About this exercise →
Reproduce all the lines below exactly and omit the images.

Records for processing →
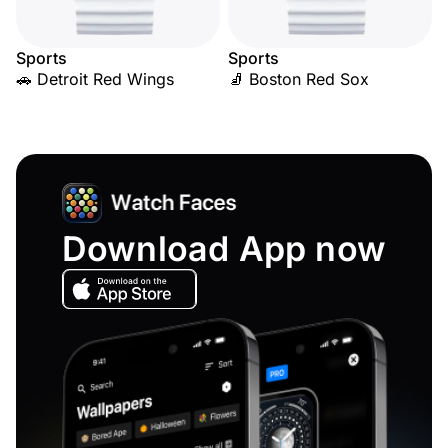
Sports
Sports
🚗 Detroit Red Wings
🧦 Boston Red Sox
Download App now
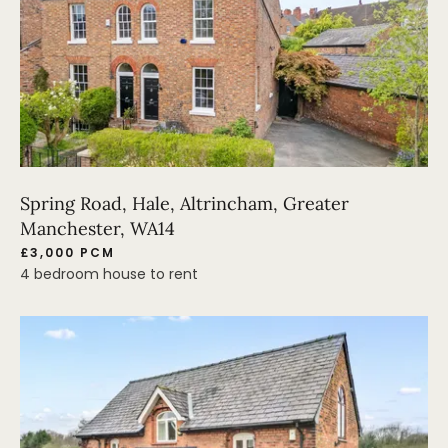
Spring Road, Hale, Altrincham, Greater
Manchester, WA14
£3,000 PCM
4 bedroom house to rent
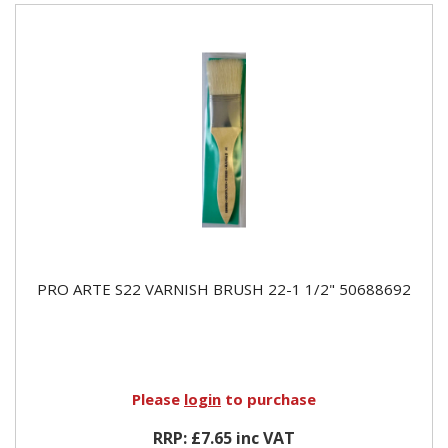
PRO ARTE S22 VARNISH BRUSH 22-1 1/2" 50688692
Please
login
to purchase
RRP: £7.65 inc VAT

Written solution →
Sports
Sports
🚗 Detroit Red Wings
🧦 Boston Red Sox
Download App now
Spring Road, Hale, Altrincham, Greater
Manchester, WA14
£3,000 PCM
4 bedroom house to rent
PRO ARTE S22 VARNISH BRUSH 22-1 1/2" 50688692
Please
login
to purchase
RRP: £7.65 inc VAT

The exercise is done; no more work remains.